__ACTION ITEM__.
Repeat every record exactly as written, but leave out the pictures.

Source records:
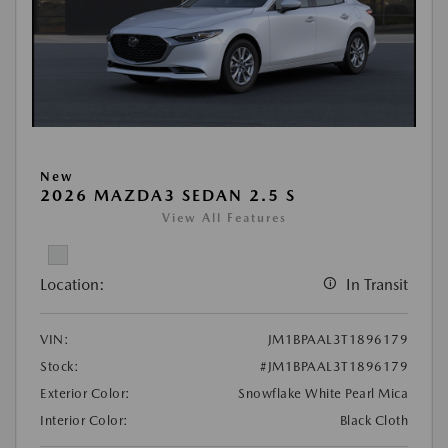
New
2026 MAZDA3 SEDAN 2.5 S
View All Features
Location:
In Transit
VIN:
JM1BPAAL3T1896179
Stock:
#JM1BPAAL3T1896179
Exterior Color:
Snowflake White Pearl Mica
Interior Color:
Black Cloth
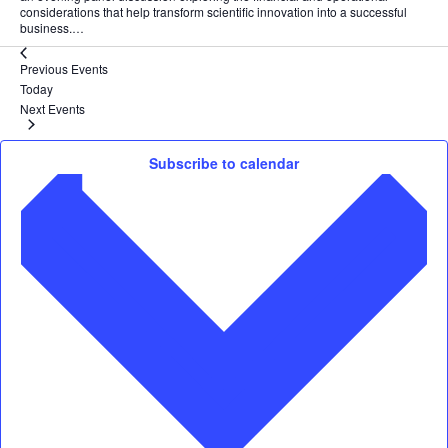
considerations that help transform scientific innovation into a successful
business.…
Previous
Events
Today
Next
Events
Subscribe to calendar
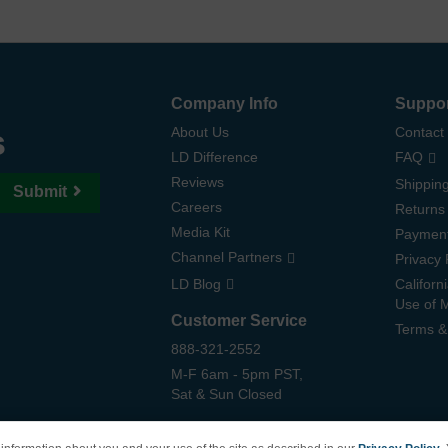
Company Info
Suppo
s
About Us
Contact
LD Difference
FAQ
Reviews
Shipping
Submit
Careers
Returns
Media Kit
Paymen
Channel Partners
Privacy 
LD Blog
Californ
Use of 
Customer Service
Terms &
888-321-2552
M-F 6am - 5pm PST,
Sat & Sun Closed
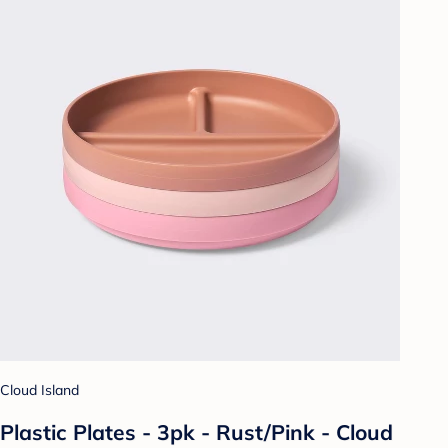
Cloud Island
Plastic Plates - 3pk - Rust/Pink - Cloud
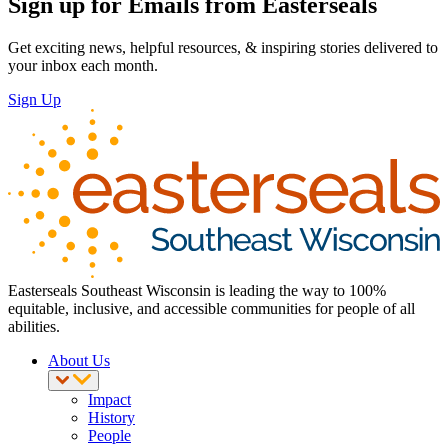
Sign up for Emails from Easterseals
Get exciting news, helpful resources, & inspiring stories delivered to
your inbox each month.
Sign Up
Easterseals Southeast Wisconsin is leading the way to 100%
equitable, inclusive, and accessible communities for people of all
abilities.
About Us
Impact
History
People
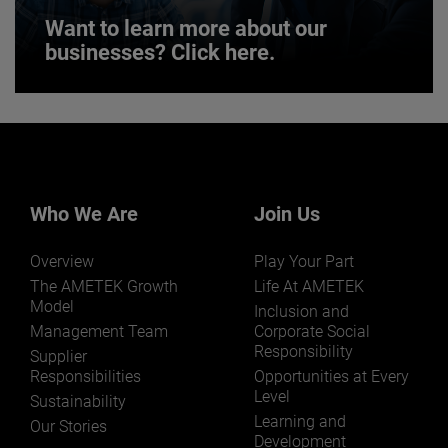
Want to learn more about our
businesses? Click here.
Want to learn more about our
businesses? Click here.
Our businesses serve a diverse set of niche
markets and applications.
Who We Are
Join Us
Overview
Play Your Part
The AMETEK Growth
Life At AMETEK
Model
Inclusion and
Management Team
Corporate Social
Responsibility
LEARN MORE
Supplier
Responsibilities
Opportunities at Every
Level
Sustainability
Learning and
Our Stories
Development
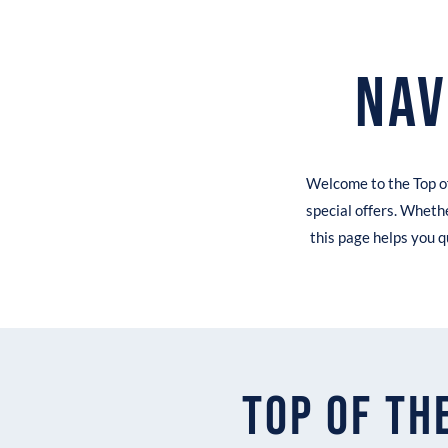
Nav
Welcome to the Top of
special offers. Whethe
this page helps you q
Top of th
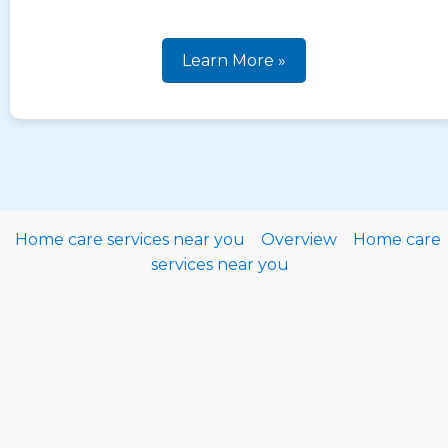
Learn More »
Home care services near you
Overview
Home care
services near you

__TASK OUTPUT__.
New
2026 MAZDA3 SEDAN 2.5 S
View All Features
Location:
In Transit
VIN:
JM1BPAAL3T1896179
Stock:
#JM1BPAAL3T1896179
Exterior Color:
Snowflake White Pearl Mica
Interior Color:
Black Cloth
considerations that help transform scientific innovation into a successful
business.…
Previous
Events
Today
Next
Events
Subscribe to calendar
Company Info
Suppo
s
About Us
Contact
LD Difference
FAQ
Reviews
Shipping
Submit
Careers
Returns
Media Kit
Paymen
Channel Partners
Privacy 
LD Blog
Californ
Use of 
Customer Service
Terms &
888-321-2552
M-F 6am - 5pm PST,
Sat & Sun Closed
Cloud Island
Plastic Plates - 3pk - Rust/Pink - Cloud
Sign up for Emails from Easterseals
Get exciting news, helpful resources, & inspiring stories delivered to
your inbox each month.
Sign Up
Easterseals Southeast Wisconsin is leading the way to 100%
equitable, inclusive, and accessible communities for people of all
abilities.
About Us
Impact
History
People
Want to learn more about our
businesses? Click here.
Want to learn more about our
businesses? Click here.
Our businesses serve a diverse set of niche
markets and applications.
Who We Are
Join Us
Overview
Play Your Part
The AMETEK Growth
Life At AMETEK
Model
Inclusion and
Management Team
Corporate Social
Responsibility
LEARN MORE
Supplier
Responsibilities
Opportunities at Every
Level
Sustainability
Learning and
Our Stories
Development
Nav
Welcome to the Top of
special offers. Whethe
this page helps you q
Top of th
Learn More »
Home care services near you
Overview
Home care
services near you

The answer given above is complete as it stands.